Finland (Finnish: Suomi ; Swedish: Finland), officially the Republic of Finland, is a sovereign state in Northern Europe. A peninsula with the Gulf of Finland to the south and the Gulf of Bothnia to the west, the country has land borders with Sweden to the northwest, Norway to the north, and Russia to the east. Estonia is south of the country across the Gulf of Finland. Finland is a Nordic country situated in the geographical region of Fennoscandia, which also includes Scandinavia. Finland's population is 5.5 million (2014), and the majority of the population is concentrated in the southern region. 88.7% of the population is Finnish and speaks Finnish, a Uralic language unrelated to the Scandinavian languages; the second major group are the Finland-Swedes (5.3%). It is the eighth largest country in Europe and the most sparsely populated country in the European Union. Finland is a parliamentary republic with a central government based in the capital Helsinki, local governments in 311 municipalities, and an autonomous region, the Åland Islands. Over 1.4 million people live in the Greater Helsinki metropolitan area, which produces a third of the country's GDP.

Finland was inhabited when the last ice age ended, approximately 9000 BCE. The first settlers left behind artifacts that present characteristics shared with those found in Estonia, Russia, and Norway. The earliest people were hunter-gatherers, using stone tools. The first pottery appeared in 5200 BCE, when the Comb Ceramic culture was introduced. The arrival of the Corded Ware culture in southern coastal Finland between 3000 and 2500 BCE may have coincided with the start of agriculture. The Bronze Age and Iron Age were characterised by extensive contacts with other cultures in the Fennoscandian and Baltic regions.

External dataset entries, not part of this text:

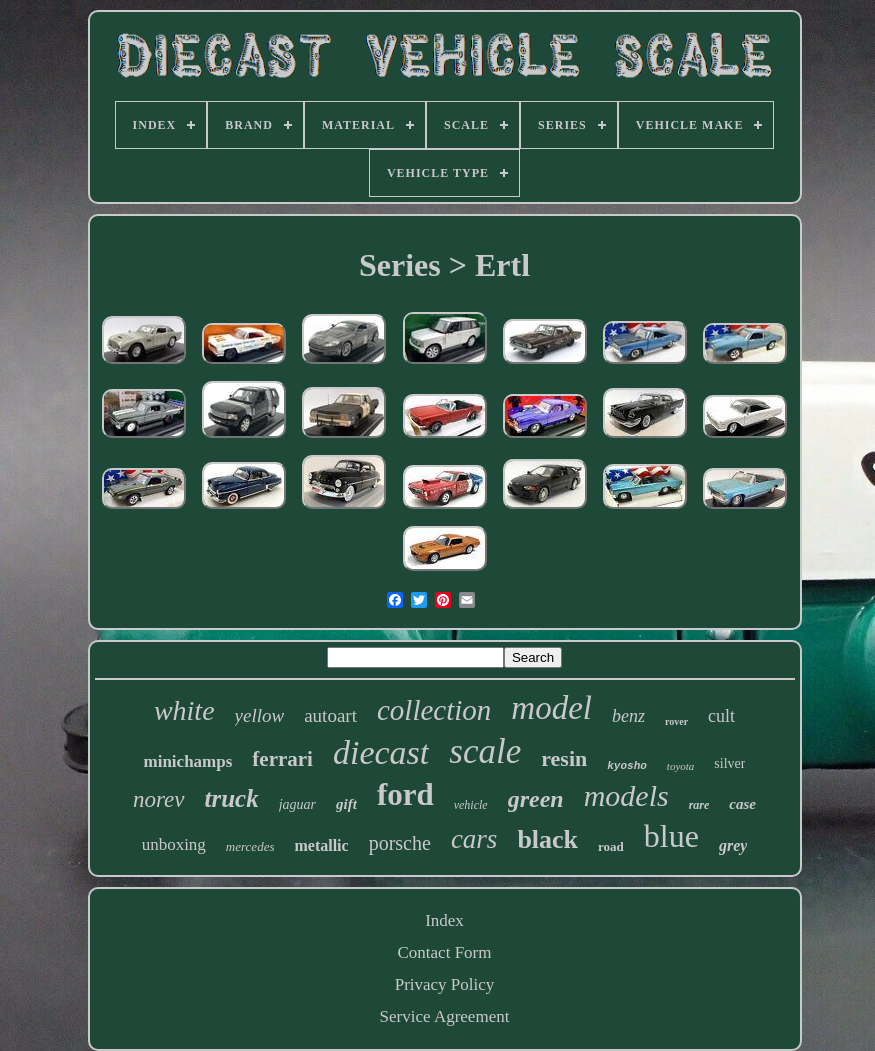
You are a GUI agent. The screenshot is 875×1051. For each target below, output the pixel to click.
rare (699, 805)
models (626, 795)
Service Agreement (445, 1016)
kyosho (627, 766)
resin (564, 758)
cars (474, 839)
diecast (381, 752)
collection (434, 710)
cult (721, 716)
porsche (400, 843)
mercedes (250, 846)
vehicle (471, 805)
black (547, 839)
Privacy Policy (445, 984)
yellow (260, 715)
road (611, 846)
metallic (321, 845)
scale (485, 751)
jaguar (297, 804)
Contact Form (445, 952)
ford (405, 794)
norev (159, 799)
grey (733, 845)
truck (232, 798)
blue (671, 836)
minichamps (188, 761)
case (742, 804)
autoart (330, 715)
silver (729, 763)
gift (346, 804)
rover (676, 721)
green (536, 799)
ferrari (282, 759)
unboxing (174, 844)
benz (628, 716)
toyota (681, 766)
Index (444, 920)
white (184, 710)
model (551, 708)
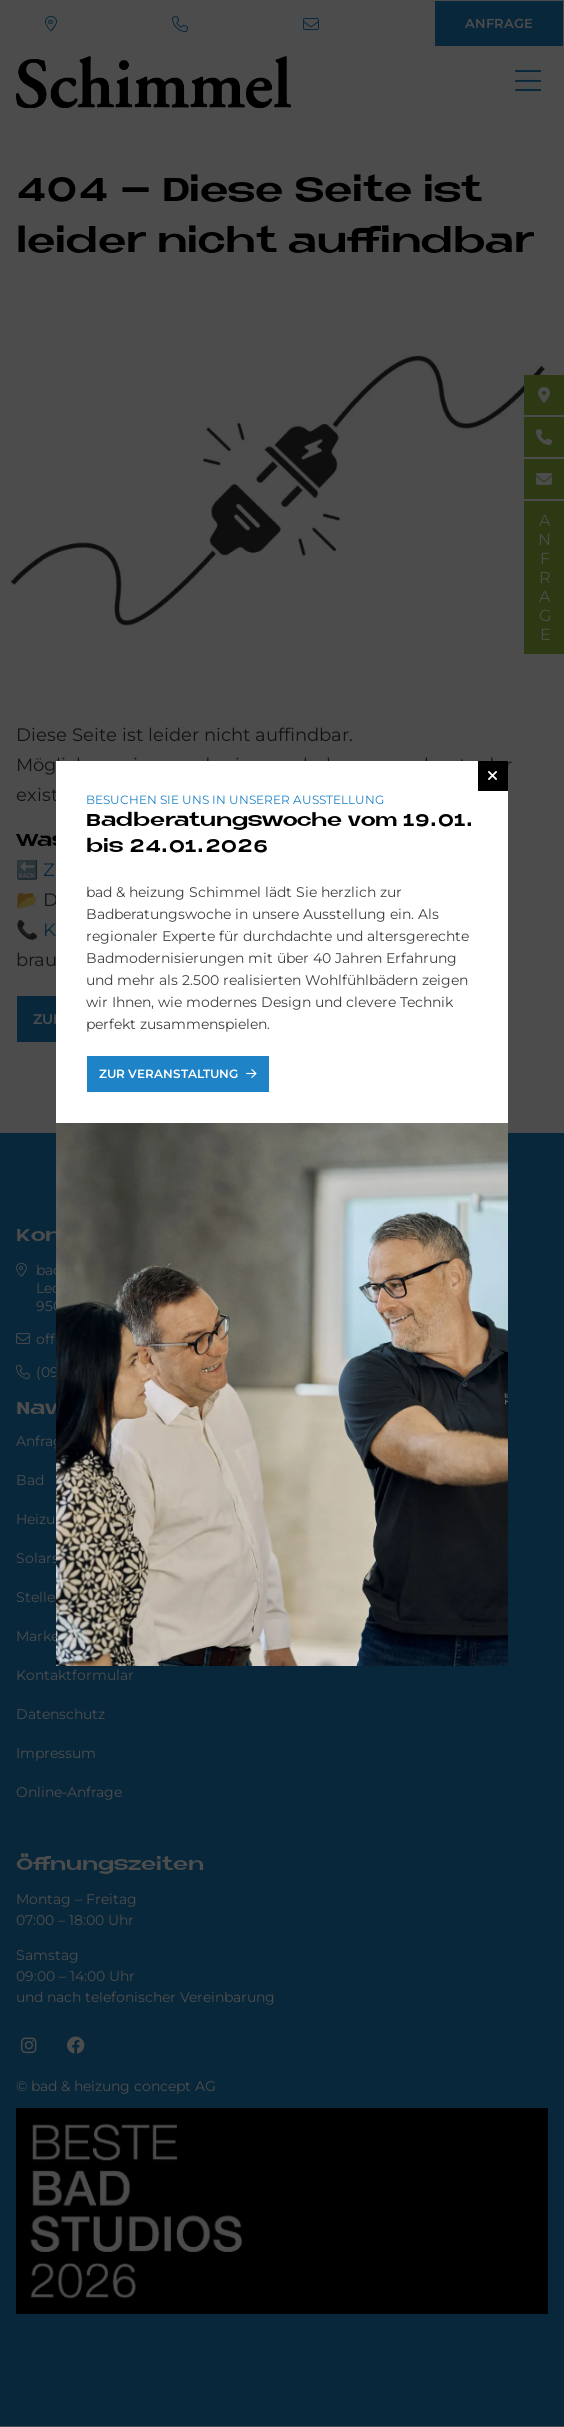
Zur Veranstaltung (170, 1073)
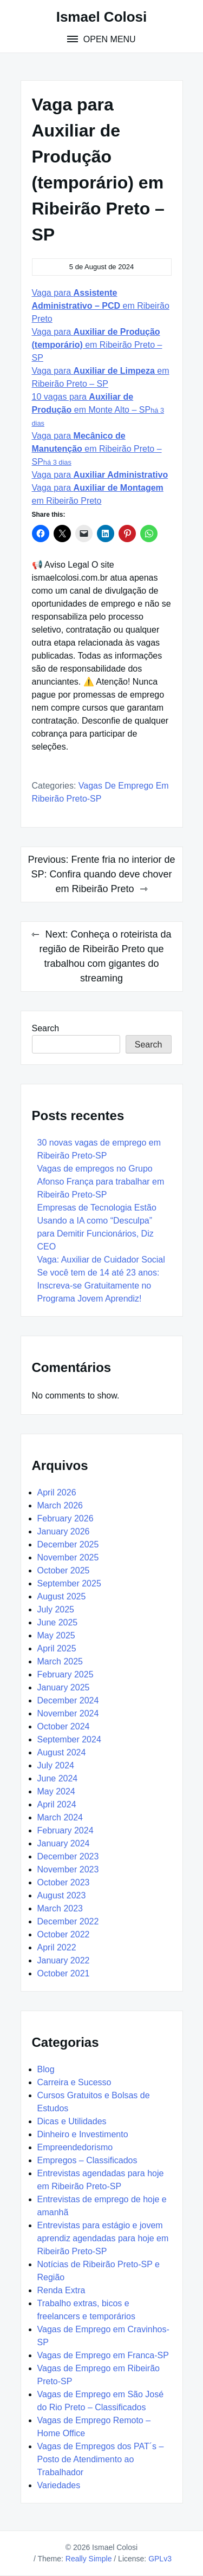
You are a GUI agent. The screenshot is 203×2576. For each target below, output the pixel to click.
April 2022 (56, 1947)
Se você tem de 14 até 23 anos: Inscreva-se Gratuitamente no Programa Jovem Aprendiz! (98, 1285)
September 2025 (69, 1583)
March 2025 (60, 1661)
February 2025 (65, 1674)
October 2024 (63, 1726)
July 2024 (56, 1765)
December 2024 (68, 1700)
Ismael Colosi (101, 17)
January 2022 (63, 1960)
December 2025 (68, 1544)
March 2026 (60, 1505)
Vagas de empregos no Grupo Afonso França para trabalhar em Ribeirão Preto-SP (101, 1181)
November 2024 (68, 1713)
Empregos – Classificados (87, 2160)
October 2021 (63, 1973)
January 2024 (63, 1843)
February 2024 (65, 1830)
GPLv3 (160, 2558)
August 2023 (61, 1895)
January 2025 (63, 1687)
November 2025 (68, 1557)
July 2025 (56, 1609)
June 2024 (57, 1778)
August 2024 (61, 1752)
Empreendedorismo (75, 2147)
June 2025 (57, 1622)
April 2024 (56, 1804)
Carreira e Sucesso (74, 2082)
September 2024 (69, 1739)
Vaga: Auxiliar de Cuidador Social (102, 1259)
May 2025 (56, 1635)
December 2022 (68, 1921)
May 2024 (56, 1791)
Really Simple (89, 2558)
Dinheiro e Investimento (82, 2134)
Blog (46, 2069)
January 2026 (63, 1531)
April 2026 (56, 1492)
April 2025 (56, 1648)
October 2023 (63, 1882)
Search (46, 1028)
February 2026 (65, 1518)
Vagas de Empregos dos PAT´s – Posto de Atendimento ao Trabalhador (100, 2459)
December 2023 (68, 1856)
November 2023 (68, 1869)
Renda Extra (61, 2290)
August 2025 (61, 1596)
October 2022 (63, 1934)
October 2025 (63, 1570)
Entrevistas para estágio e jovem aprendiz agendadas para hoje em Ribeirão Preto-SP (103, 2238)
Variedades (59, 2485)
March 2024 (60, 1817)
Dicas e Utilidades (72, 2121)
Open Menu (108, 39)
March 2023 (60, 1908)
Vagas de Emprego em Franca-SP (103, 2355)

From the late 13th century, Finland gradually became an integral part of Sweden, a legacy reflected in the prevalence of the Swedish language and its official status. In 1809 Finland was incorporated into the Russian Empire as the autonomous Grand Duchy of Finland. In 1906, Finland became the second nation in the world to give the right to vote to all adult citizens and the first in the world to give all adult citizens the right to run for public office. Following the 1917 Russian Revolution, Finland declared itself independent.

In 1918, the fledgling state was divided by civil war, with the Bolshevik-leaning “Reds” supported by the equally new Soviet Russia, fighting the “Whites”, supported by the German Empire. After a brief attempt to establish a kingdom, the country became a republic. During World War II, the Soviet Union sought repeatedly to occupy Finland, with Finland losing parts of Karelia, Salla and Kuusamo, Petsamo and some islands, but retaining independence. Finland joined the United Nations in 1955 and established an official policy of neutrality. The Finno-Soviet Treaty of 1948 gave the Soviet Union some leverage in Finnish domestic politics during the Cold War era. Finland joined the Organisation for Economic Co-operation and Development (OECD) in 1969, the NATO Partnership for Peace in 1994, the European Union in 1995, the Euro-Atlantic Partnership Council in 1997, and finally the Eurozone at its inception, in 1999.

Finland was a relative latecomer to industrialisation, remaining a largely agrarian country until the 1950s. After World War II, the Soviet Union demanded war reparations from Finland not only in money but also in material such as ships and machinery. This forced Finland to industrialise. It rapidly developed an advanced economy while building an extensive Nordic-style welfare state, resulting in widespread prosperity and one of the highest per capita incomes in the world. However, Finnish GDP growth was negative in 2012–2014 (−0.698% to −1.426%), with a preceding nadir of −8% in 2009. Finland is a top performer in numerous metrics of national performance, including education, economic competitiveness, civil liberties, quality of life, and human development. In 2015, Finland was ranked first in the World Human Capital and the Press Freedom Index, and as the most stable country in the world during 2011–2016 in the Fragile States Index, and second in the Global Gender Gap Report. A large majority of Finns are members of the Evangelical Lutheran Church, though freedom of religion is guaranteed under the Finnish Constitution.

At present, the majority of the population speaks the Finnish language - 91.5%. Swedish is second most popular language with 5.4%, Russian - 1%, Estonian - 0.5%. Other languages (Karelian, Tatar, etc.) are spoken by 4.5% of the population.

The initiative of the six municipalities of East Finland - Tohmajärvi, Imatra, Lappeenranta, Puumala, Mikkeli and Savonlinna, laid out in 2011-2012 involved a 5-year pilot project, in which schools in these municipalities could replace Swedish As Second Language courses with Russian starting from the 7th grade. The initiative did not find support in the government and was not approved by the Ministry of Education.

Finland has always been a tolerant country, strictly observing the rights of minorities. However, economic recession in 2008, as well as the refugee crisis, have led to a rise of xenophobic attitudes and increased popularity of far-right groups and parties. This was evident by the success of the True Finns party, known for their radical nationalist views. The party experience a small decrease (2.4%) in popularity in 2015 elections, but still maintained a significant number of votes (17.6%).